How Bernice copes with the loss of her daughter:
"By the time I'm home from work my husband has the truck loaded with shovels, picks, rubber boots, mosquito repellent and off we go right from work," she said. "There's no time for my children or my grandchildren … I know I have to find a balance."
Photographs last placed Jennifer at a house party in Grand Rapids, Man., about 418 kilometres north of the family's home. Jennifer was last seen getting into a truck and was reportedly dropped off somewhere along rural Highway 6, her mother said.
The 18-year-old's remains have never been found but RCMP have ruled the case a homicide.
"There's a difference between missing and murdered," Bernice said. "When somebody's missing that means they're lost, they're somewhere.… There's a big difference not knowing where Jennifer is."
While thoughts of what happened to Jennifer play over and over in her mind, Bernice says her pursuit for justice has faded. These days, she and her husband just want closure.
"It's not 'Who did it?' or 'What happened?' It's 'Let me have her,'" she said. "I'd do anything to find her."
'No relationship' with RCMP
What hasn't seemed to change over the last decade is the Catcheway family's relationship with Manitoba RCMP.
It's been broken from the start, the parents say.

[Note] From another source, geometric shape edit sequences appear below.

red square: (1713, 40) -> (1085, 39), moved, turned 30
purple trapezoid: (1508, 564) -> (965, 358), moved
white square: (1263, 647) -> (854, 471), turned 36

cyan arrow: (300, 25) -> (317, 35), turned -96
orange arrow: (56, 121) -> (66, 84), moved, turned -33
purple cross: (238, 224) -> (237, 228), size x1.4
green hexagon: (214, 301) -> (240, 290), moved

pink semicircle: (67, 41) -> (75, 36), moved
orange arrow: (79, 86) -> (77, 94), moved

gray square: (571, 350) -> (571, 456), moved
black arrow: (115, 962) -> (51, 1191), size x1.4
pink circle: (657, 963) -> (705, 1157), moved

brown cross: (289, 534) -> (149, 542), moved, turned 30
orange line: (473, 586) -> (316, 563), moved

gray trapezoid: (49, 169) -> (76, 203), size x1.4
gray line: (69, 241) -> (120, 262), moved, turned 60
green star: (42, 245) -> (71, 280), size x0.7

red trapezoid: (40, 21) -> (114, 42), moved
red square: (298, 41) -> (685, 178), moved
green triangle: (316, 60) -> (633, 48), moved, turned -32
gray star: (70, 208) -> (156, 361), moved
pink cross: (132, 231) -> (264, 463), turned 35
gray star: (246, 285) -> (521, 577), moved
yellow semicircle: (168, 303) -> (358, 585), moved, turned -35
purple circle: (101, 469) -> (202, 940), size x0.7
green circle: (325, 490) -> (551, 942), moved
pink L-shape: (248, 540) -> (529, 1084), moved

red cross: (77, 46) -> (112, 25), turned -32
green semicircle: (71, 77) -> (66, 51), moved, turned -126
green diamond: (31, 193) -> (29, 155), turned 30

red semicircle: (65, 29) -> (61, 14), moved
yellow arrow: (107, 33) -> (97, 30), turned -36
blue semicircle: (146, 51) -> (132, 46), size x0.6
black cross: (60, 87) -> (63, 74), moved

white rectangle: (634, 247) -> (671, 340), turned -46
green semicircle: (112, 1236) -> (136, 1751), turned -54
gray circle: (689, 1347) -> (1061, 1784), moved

When Bernice first visited the local RCMP detachment to report Jennifer missing in June 2008, she alleges an officer told her to "give it a week" and that her daughter was 18 and probably "on a drunk."
Bernice said she and other relatives continued to visit and contact the local detachment, but officers did not take a statement until at least five days later.
From that first day, she and her husband took matters into their own hands. They made and delivered posters, collected surveillance video and have conducted dozens of their own interviews with people over the years.
Most of the evidence they have collected on the case they have shared with RCMP and filed in storage in California, Bernice said.
As of today, the family does not even know the detectives assigned to her daughter's case.
"There's no relationship," she said, adding the detective who had been tasked with her case was moved to another project.
"I haven't as much as spoken to the investigators that are on her case now. That's how much communication we have. I don't know him, never met him, never spoken to him."
RCMP respond
In an email, a spokesperson for Manitoba RCMP said "the RCMP investigation into the homicide of Jennifer Catcheway is ongoing and assigned to a team of investigators within our Major Crime Services unit."
It goes on to say, "the new team is reviewing the case and will continue to investigate, which will include contact with the Catcheway family."
The spokesperson confirms the new team of detectives, who were tasked with the case in November 2017, has not reached out to the family but did not elaborate why.
"There are a number of variables that go into how and when we communicate with a family, and we work on that directly with the family … the investigation is not being ignored."
Jennifer's father disagrees.
"I feel like the information on Jen is just collecting dust," he said.
'We'll find our daughter'
Given how he and his family feel they've been dismissed over the years, Wilfred can't help but wonder whether systemic racism within police forces — and society in general — is why so many cases involving missing and murdered Indigenous women remain unsolved.
"The time frame is so important when somebody goes missing. The police have to act on it right there and then it's so crucial," he said.
Both hope more transparency and communication between police and families is something that comes from Canada's national inquiry into missing and murdered Indigenous women and girls.
"We have to have open dialogue," he said. "Whoever is on the individual's case, and you're assigned to this family, then communicate with the family … we should be on the same page."
For now, as they prepare for the 10th anniversary of their daughter's disappearance, it's the faith and hope that they will bring their daughter home that keeps them going.
"I don't need them [the police], that's what I feel like," Bernice said.
"We're on our own. We'll find our daughter."